The subcritical STL campaign with decanoic acid proved technically infeasible in its current form. Visual inspection and analytical characterisation revealed that the original plastic morphology was fully disrupted. No pieces retaining the feedstock structure were recovered from either the solid or the liquid phase,
which both appeared homogeneous, suggesting physical interaction between the polyolefins and the solvent. The nature of this interaction could not be determined from the available evidence. Critically, the solvent could not be separated from the organic phase, making a mass balance impossible and preventing any quantitative assessment of product yields.

The supercritical campaign with water demonstrated effective conversion, achieving an oil yield of 54.01 wt% at 455 °C and 60 min, with o-xylene and mesitylene as the dominant products. The catalyst markedly promoted monomer formation in the gas phase, increasing the combined ethane and ethylene fraction from 19.90 to 29.05 wt% and propylene from 9.80 to 12.76 wt%, opening a pathway toward plastic-to-plastic recycling. In contrast, the supercritical experiments with decanoic acid as solvent showed that at 455 °C, decanoic acid decomposes rather than acting as a stable reaction medium. To confirm this, a decanoic acid blank experiment without plastic was conducted. Ultra-high resolution APCI-FT-Orbitrap MS analysis, evaluated through a heteroatom class histogram, Van Krevelen diagram, DBE versus carbon number plot and KNM versus O/C ratio plot, showed that the decanoic
acid experiment with plastic was virtually indistinguishable from the blank across all four representations, confirming that the oil phase is governed by solvent decomposition products rather than plastic conversion.

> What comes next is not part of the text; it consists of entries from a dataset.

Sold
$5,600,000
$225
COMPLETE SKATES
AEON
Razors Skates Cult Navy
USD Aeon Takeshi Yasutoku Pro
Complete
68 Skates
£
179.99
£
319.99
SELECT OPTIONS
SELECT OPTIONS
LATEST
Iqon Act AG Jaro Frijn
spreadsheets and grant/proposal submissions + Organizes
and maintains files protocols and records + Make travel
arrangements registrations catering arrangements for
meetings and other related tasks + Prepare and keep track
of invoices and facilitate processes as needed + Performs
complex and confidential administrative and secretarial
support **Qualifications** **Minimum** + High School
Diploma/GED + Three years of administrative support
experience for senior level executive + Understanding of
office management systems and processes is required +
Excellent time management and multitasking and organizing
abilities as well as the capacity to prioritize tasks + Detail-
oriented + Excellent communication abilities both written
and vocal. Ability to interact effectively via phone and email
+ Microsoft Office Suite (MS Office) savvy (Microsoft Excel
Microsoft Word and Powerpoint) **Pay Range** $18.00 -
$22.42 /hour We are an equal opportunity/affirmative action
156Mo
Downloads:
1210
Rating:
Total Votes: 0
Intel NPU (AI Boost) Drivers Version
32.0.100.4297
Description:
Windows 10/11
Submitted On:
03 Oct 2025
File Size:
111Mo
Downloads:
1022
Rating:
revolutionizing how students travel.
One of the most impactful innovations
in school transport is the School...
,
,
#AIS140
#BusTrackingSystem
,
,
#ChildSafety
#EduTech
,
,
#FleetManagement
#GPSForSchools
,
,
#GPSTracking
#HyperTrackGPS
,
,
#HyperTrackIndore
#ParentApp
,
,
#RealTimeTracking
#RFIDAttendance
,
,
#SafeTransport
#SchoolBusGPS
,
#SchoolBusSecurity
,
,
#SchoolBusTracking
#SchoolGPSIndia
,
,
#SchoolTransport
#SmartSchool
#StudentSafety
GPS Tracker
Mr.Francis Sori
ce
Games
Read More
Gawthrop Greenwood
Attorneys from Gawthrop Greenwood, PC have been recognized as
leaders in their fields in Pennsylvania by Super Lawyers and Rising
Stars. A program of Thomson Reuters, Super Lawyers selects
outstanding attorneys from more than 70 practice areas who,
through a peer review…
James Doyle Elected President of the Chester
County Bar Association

The field research identified six structural complexities shaping Ghana’s plastic waste management system and concluded that existing policy frameworks, including the NPAP roadmap, provide a foundation for chemical recycling deployment but require translation into binding legislation, explicit chemical
recycling targets and dedicated financing. A phased Plastic-to-Fuel followed by Plastic-to-Polymer deployment strategy is proposed, leveraging Ghana’s position as a net fuel importer and the growing volumes of otherwise unrecoverable mixed plastic waste. The proposed deployment strategy positions chemical recycling as complementary to, rather than competitive with, mechanical recycling, forming a
cascading system that maximises resource recovery across the full waste stream.